Flowserve to Acquire Velan in an All-cash Transaction Valued at Approximately $245 million (C$329 million)

Flowserve Corporation, a leading provider of flow control products and services for the global infrastructure markets, and Velan Inc., a leading manufacturer of highly engineered industrial valves, announced that they have entered into a definitive agreement (the “Arrangement Agreement”) under which Flowserve will acquire Velan in an all cash transaction (the “Transaction”) valued at approximately $245 million (C$329 million), including the purchase of all of the issued and outstanding Velan equity for approximately $209 million (C$281 million) and the assumption of approximately $36.3 million (C$48.9 million) in outstanding gross debt as of November 30, 2022. Flowserve will also assume Velan’s $31.4 million (C$42.2 million) of cash and cash equivalents, also as of November 30, 2022. The Transaction is expected to close by the end of the second quarter of 2023.

Founded in Montreal in 1950, Velan is a leading manufacturer of industrial valves with a strong presence in the nuclear, cryogenic and defense markets. Velan is a family-controlled business, with a team of 1,650 people and manufacturing facilities in nine countries. Through its fiscal third quarter ended November 30, 2022, Velan reported trailing twelve-month revenues of approximately $380 million with reported EBITDA of approximately $21 million. Upon completion of the Transaction, Velan will become part of Flowserve’s Flow Control Division (FCD) segment.

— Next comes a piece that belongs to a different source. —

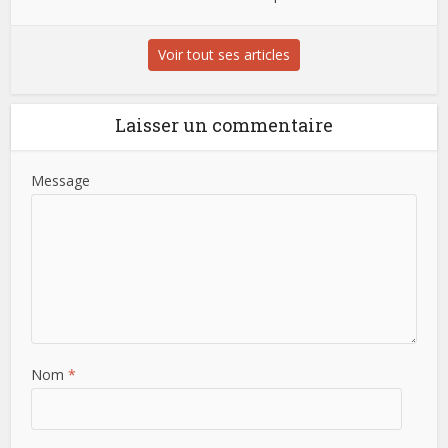
Voir tout ses articles
Laisser un commentaire
Message
Nom
*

Velan adds significant value within Flowserve’s existing valves portfolio and further builds upon Flowserve’s existing assets through the addition of Velan’s premier brands, strong heritage and technical expertise in attractive and diverse end markets. The additional scale, footprint consolidation and procurement opportunities provided by the combination is expected to result in substantial synergies. Further, the Transaction is expected to increase Flowserve’s aftermarket potential, based on the large installed base of Velan products and the expansive network of Flowserve’s Quick Response Centers (QRCs.)

In addition to revenue synergies created through a global aftermarket footprint, Flowserve expects to realize approximately $20 million (C$26 million) of run-rate cost synergies within two years after close. The Transaction is expected to be accretive to Flowserve’s adjusted EPS in the first full year following close. Including anticipated synergies, the economics imply an EBITDA multiple of less than 7x.

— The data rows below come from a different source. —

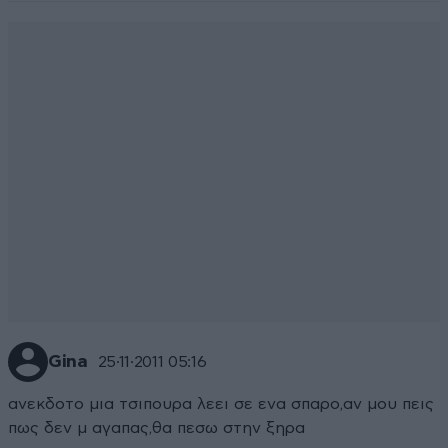
Gina
25·11·2011 05:16
ανεκδοτο μια τσιπουρα λεει σε ενα σπαρο,αν μου πεις
πως δεν μ αγαπας,θα πεσω στην ξηρα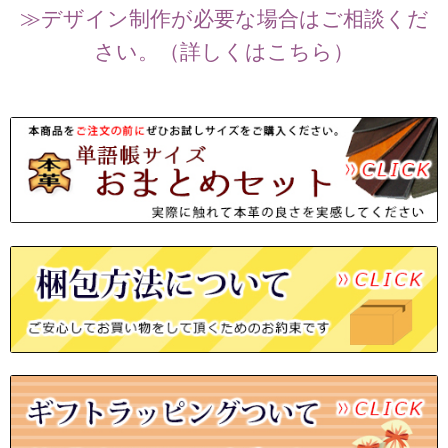
≫デザイン制作が必要な場合はご相談くだ
さい。（詳しくはこちら）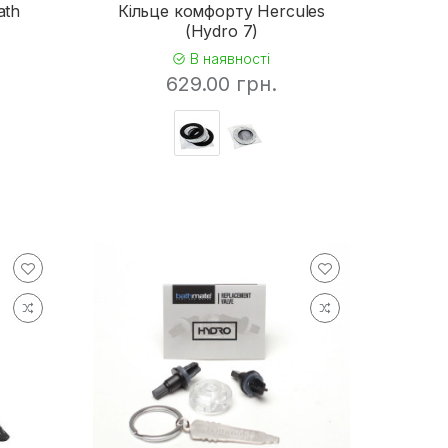
ath
Кільце комфорту Hercules
(Hydro 7)
В наявності
629.00 грн.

“We are excited about the opportunity to add Velan and its talented team to the Flowserve family,” said Scott Rowe, Flowserve’s President and Chief Executive Officer. “With its strong positioning in the nuclear, cryogenic, industrial and defense markets and highly complementary product portfolio, the addition of Velan furthers our Diversification, Decarbonization and Digitization (3D) strategy. The Transaction also meets our disciplined financial criteria, bringing meaningful aftermarket revenue and synergy opportunities.”

Velan’s Chairman of the Board and of its Special Committee, James Mannebach, commented, “This agreement is the culmination of an extensive and robust review of strategic options to maximize shareholder value and reflects the incredible efforts of our team members to serve customers with a focus on innovation and excellence. The Transaction provides Velan shareholders an opportunity to realize an immediate and attractive premium for their shares and is recommended by the Board of Directors and Special Committee of Velan. We see a very bright future for Velan as part of Flowserve’s leading global flow control business, and we look forward to working closely with their team to quickly integrate and realize the significant benefits of this complementary combination.”

Velan Holding Co. Ltd. (“Velan Holding”), Velan’s controlling shareholder, the sole holder of multiple voting shares, representing approximately 72% of the total shares outstanding of Velan and 92% of the aggregate voting rights attached to all Velan shares, respectively; together with Kernwood, an affiliate of Ed Kernaghan, a director of Velan, holding 1,405,500 subordinate voting shares, have entered into support and voting agreements pursuant to which they have agreed to vote all of their shares in favor of the Transaction at the Special Meeting.

Following closing of the Transaction, Flowserve expects to maintain a significant presence in Québec, including Velan’s Montreal, Québec head office and the combined company will continue to maintain a significant global presence.